** Opening Provided data block **

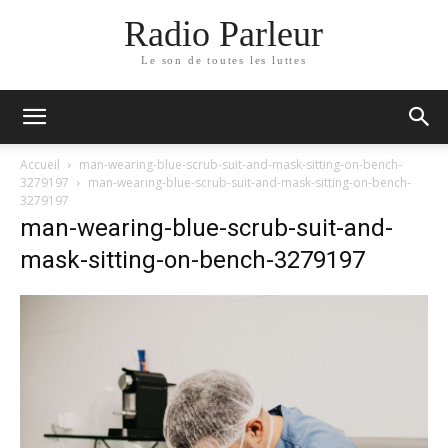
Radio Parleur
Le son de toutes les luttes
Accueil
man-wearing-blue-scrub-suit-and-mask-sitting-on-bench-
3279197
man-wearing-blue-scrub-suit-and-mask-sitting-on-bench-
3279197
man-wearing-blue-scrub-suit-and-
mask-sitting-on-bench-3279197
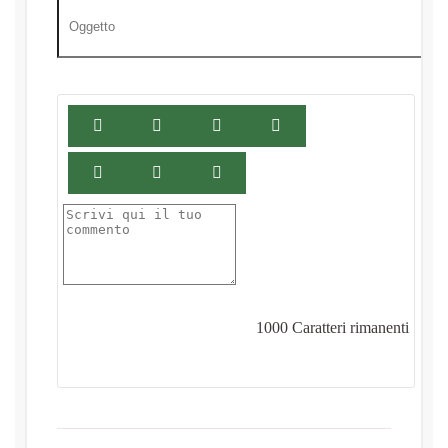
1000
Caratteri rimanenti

** Closing Provided data block **
** Opening Provided data block **

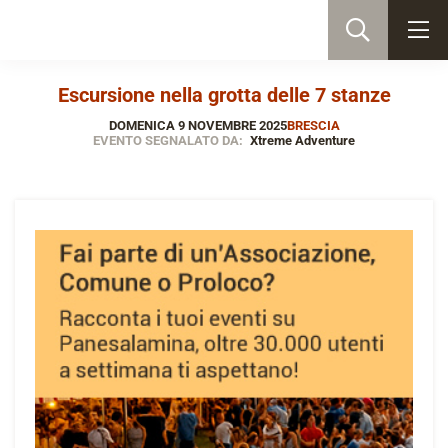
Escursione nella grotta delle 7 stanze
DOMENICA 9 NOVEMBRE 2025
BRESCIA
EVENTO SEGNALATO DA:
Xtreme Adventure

** Closing Provided data block **

### [Your task]
Would you give again, exactly, the lines in the data above that run from the line containing "Radio Parleur" to the line containing "Caratteri rimanenti"? Include both ends and no pictures.

### [Expected answer]
Radio Parleur
Le son de toutes les luttes
Accueil
man-wearing-blue-scrub-suit-and-mask-sitting-on-bench-
3279197
man-wearing-blue-scrub-suit-and-mask-sitting-on-bench-
3279197
man-wearing-blue-scrub-suit-and-
mask-sitting-on-bench-3279197
1000
Caratteri rimanenti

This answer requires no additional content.